Prep 30 mins
Cook 8 hrs
This recipe was originally published in 1970, in an article in the New York Times by Craig Claiborne and Pierre Franey. I do not use the food coloring, but feel free to color the pie to your liking. "Cooking time" is refrigeration time. When I was submitting this recipe, Food.com made me specify an amount for the gelatin - it would not let me enter "one envelope" - just know that one envelope is the correct amount of gelatin.
- 354.88 ml graham cracker crumbs
- 78.07 ml melted butter
- 7.08 g unflavored gelatin
- 158.51 ml sugar
- 4.92 ml salt
- 3 eggs, separated
- 59.14 ml cognac
- 59.14 ml Creme de Cacao
- 236.59 ml heavy cream
- food coloring (optional)
- chocolate curls, for garnish
- Preheat the oven to 350º. Combine the graham-cracker crumbs with the butter. Form in a 9-inch pan and bake for 10 minutes. Cool.

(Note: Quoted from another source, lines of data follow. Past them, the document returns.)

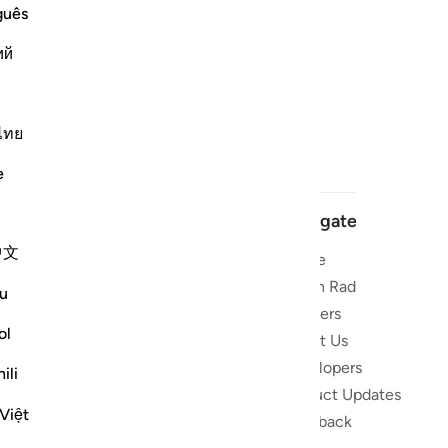
guês
ий
ไทย
e
Navigate
中文
Home
 and stay
Quran Radio
u
Reciters
ibe
ol
About Us
Developers
the Quran
ili
Product Updates
lions
Việt
lect on the
Feedback
slations,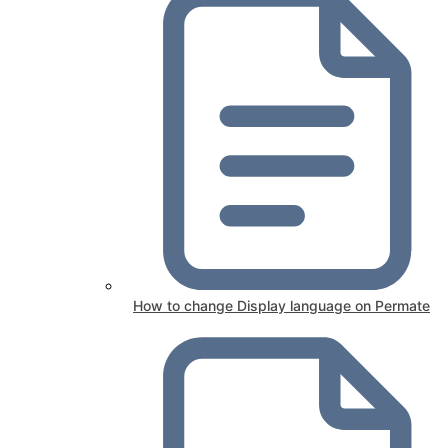
How to change Display language on Permate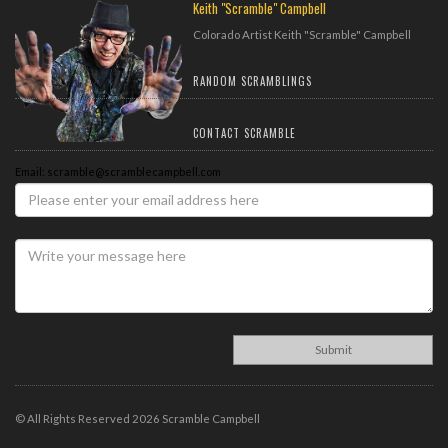
Keith "Scramble" Campbell
Colorado Artist Keith "Scramble" Campbell
RANDOM SCRAMBLINGS
CONTACT SCRAMBLE
Email: scramble@scramblecampbell.com
© All Rights Reserved 2026 Scramble Campbell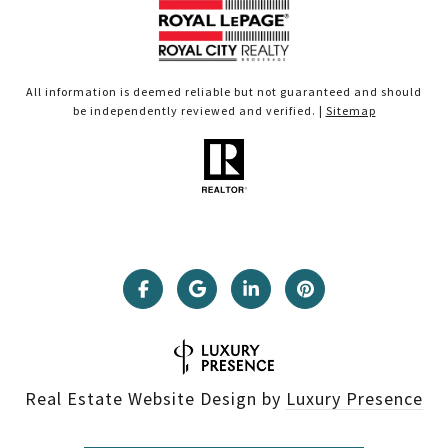
All information is deemed reliable but not guaranteed and should
be independently reviewed and verified. |
Sitemap
Real Estate Website Design by
Luxury Presence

- Pour 1/2 cup cold water in a saucepan and sprinkle gelatin over it. Add 1/3 cup sugar, salt and egg yolks. Stir to blend. Place over low heat and stir until the gelatin dissolves and the mixture thickens. Do not boil. Remove from heat.
- Stir the Cognac and creme de cacao into the mixture. Chill until the mixture starts to mound slightly when nudged with a spoon.
- Beat the egg whites until stiff, then add the remaining 1/3 cup sugar and beat until peaks are firm. Fold the meringue into the thickened gelatin/egg yolk mixture.
- Whip the cream, then fold into the mixture. Add food coloring if desired. Turn the mixture into the crust, and garnish with chocolate curls. Chill several hours or overnight.